• _EXERCISE OBJECTIVE_: Lines below starting with the line with "Жителям Карагандинской" and going on through the line with "Monégasques ( NIM" must be output exactly; the rest of the records must be left out.

══════

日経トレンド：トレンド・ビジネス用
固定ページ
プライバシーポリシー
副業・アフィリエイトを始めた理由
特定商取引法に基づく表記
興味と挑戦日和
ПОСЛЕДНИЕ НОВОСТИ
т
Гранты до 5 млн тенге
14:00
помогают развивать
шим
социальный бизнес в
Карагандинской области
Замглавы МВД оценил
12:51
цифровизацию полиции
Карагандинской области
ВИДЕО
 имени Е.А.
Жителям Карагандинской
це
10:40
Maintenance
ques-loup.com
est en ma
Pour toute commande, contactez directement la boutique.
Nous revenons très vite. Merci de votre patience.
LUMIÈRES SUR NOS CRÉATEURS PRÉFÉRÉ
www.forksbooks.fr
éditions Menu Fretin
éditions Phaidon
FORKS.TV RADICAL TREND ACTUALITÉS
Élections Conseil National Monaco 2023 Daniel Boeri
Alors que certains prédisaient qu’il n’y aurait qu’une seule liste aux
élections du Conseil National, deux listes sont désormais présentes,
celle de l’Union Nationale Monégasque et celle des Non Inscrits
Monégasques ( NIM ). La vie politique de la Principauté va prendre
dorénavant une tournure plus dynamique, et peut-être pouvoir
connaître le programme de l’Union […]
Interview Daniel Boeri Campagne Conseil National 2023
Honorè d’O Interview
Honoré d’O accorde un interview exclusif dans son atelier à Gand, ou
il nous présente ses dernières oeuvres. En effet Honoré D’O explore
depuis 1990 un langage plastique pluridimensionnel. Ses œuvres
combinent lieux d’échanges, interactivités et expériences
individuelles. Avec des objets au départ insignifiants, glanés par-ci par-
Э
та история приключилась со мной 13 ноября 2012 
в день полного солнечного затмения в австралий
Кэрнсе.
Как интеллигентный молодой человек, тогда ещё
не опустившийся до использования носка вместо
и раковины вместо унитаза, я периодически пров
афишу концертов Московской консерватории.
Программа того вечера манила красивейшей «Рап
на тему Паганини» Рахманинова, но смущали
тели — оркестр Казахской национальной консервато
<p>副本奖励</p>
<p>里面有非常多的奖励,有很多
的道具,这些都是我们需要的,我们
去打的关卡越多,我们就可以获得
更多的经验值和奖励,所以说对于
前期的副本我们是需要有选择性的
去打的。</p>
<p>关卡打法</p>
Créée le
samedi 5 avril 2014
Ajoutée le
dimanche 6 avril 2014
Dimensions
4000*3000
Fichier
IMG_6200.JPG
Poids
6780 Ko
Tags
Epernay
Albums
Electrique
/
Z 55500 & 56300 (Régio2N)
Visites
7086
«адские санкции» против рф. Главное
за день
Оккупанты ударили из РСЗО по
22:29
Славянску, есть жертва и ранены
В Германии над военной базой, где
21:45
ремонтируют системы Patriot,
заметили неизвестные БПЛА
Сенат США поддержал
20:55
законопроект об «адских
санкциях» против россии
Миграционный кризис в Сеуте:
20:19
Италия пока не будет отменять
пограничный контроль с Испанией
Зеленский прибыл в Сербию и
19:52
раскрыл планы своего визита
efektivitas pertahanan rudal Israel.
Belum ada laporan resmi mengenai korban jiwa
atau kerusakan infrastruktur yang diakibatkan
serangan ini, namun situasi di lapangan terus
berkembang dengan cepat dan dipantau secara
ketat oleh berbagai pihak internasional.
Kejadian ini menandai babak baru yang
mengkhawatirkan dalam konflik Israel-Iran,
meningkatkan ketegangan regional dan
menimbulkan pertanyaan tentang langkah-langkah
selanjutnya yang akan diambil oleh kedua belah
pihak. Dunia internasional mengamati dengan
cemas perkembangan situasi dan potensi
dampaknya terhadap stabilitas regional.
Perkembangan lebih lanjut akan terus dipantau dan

══════

• _RESPONSE BOX_:
Жителям Карагандинской
це
10:40
Maintenance
ques-loup.com
est en ma
Pour toute commande, contactez directement la boutique.
Nous revenons très vite. Merci de votre patience.
LUMIÈRES SUR NOS CRÉATEURS PRÉFÉRÉ
www.forksbooks.fr
éditions Menu Fretin
éditions Phaidon
FORKS.TV RADICAL TREND ACTUALITÉS
Élections Conseil National Monaco 2023 Daniel Boeri
Alors que certains prédisaient qu’il n’y aurait qu’une seule liste aux
élections du Conseil National, deux listes sont désormais présentes,
celle de l’Union Nationale Monégasque et celle des Non Inscrits
Monégasques ( NIM ). La vie politique de la Principauté va prendre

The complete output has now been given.